Cate’s smart enough to have learned to not really talk about her business that much, but also to tune out the muppet brigade and the peanut gallery when they tell her how they’d do things better than her.
That’s not to say that you should just ignore everyone and do whatever the heck you want. There are times when you should solicit some advice from the right people and in the right context. The words, “the right people” and “the right context” are obviously the critical elements to that phrase.
To illustrate my point, I’m going to use Cate as an example again. One thing I like about Cate is that she’s a “measure twice, cut once” kind of person. She plans things out, thinks things through and tries to make sure she knows where she’s going before she embarks on the journey. Like many of us with similar character traits, Cate can occasionally measure 37 times and then measure one more time before starting to cut, but that’s a flaw most of us “planners” can have at times.
While Cate’s not one of my avatars specifically, she’s somebody in one of my “ideal customer” buckets for Casual Marketer. She has an existing business that is successful, she’s has started working on a new side project and she’s prepared to actually knuckle down and do the work.
Most relevant to this discussion is that with her new project, True Entrepreneur, she’s tactically soliciting advice from people who she thinks can help her clarify her thoughts, offer a new perspective and generally be a valuable sounding board. Which is exactly my point above, “the right people” and “the right context” – she’s talking to people who she thinks have a different and possibly better way of thinking about the things she’s working on.
The other important thing to note there is “possibly a better way” does not mean always better – asking smart, successful people for advice about things that they know something about is a good way to accelerate your own growth, but you shouldn’t always blindly follow it either, you need to use your own grey matter sometimes.
As I said though, listening to random unsolicited advice from stupid, broke people is a great way to damage your business.
But why do I specifically refer to these people as “broke”?
Well two reasons really: first of all, they usually are broke. I’m not sure why the correlation exists, but it seems like whenever I see people repeatedly offering advice about how other people should run their business without being asked, those people often don’t have a pot to p*ss in or a window to throw it out of. Maybe they’re broke because their advice is bad and they’re clueless or maybe they’re so busy telling other people how to run their businesses into the ground that they have no time to actually do anything themselves, but either way the correlation exists.

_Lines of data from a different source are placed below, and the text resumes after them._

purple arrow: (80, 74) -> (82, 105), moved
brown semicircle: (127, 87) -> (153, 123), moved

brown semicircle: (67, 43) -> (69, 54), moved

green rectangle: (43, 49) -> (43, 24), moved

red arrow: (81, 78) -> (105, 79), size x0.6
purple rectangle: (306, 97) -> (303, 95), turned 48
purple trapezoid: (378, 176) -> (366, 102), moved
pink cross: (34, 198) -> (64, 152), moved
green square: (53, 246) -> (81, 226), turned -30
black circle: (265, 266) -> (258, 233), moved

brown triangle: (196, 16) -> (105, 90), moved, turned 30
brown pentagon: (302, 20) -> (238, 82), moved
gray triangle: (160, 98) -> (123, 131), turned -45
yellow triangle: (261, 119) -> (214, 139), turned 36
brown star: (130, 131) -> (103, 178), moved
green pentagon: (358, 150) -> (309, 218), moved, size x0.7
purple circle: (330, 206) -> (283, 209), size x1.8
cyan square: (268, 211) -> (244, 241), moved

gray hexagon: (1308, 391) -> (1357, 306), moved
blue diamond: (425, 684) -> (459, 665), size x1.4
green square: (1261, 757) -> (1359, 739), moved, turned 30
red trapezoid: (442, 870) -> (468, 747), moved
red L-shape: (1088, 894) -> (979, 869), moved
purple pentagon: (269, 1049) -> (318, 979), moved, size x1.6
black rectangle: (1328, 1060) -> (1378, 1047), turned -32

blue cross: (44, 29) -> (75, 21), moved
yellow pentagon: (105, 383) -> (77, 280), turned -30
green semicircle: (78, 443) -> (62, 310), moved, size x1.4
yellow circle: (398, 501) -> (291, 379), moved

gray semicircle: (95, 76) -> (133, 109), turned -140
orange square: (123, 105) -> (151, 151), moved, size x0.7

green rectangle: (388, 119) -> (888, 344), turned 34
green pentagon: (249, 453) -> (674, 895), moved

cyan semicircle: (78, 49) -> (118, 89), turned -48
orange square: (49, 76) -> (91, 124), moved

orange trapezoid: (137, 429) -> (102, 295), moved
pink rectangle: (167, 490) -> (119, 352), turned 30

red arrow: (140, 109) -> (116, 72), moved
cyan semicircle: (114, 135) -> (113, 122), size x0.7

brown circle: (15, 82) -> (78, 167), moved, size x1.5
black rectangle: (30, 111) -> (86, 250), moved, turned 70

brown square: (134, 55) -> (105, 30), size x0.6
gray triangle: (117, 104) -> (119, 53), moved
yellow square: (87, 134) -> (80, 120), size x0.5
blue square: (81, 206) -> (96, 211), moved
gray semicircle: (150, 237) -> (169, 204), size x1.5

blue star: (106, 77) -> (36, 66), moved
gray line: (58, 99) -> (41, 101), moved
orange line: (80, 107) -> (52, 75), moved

Secondly, I use the word “broke” as a bit of play on words – broke as in broken. When you meet these people, you just push their nose like a button and they spit out bad advice. There’s something about their personality where they simply can’t help themselves but tell other people a better way to do things that they have no idea about. Listening to these broken people will just leave you running around cleaning up the trail of destruction their bad idea tornadoes leave behind.
The big takeaway from this is to be careful about the counsel you seek. You should ignore the unsolicited advice and find the right people to talk to about what you’re doing. Rather than blindly following advice, mull it over and understand the benefits of it – in fact, sell it to yourself before you execute on it. Most importantly though, make sure you’re ignoring the broke mob who have failed to achieve anything for themselves, their stupidity is like a black hole and once you listen to them, you enter the event horizon and you have no ability to escape the intense gravitational force of their idiocy.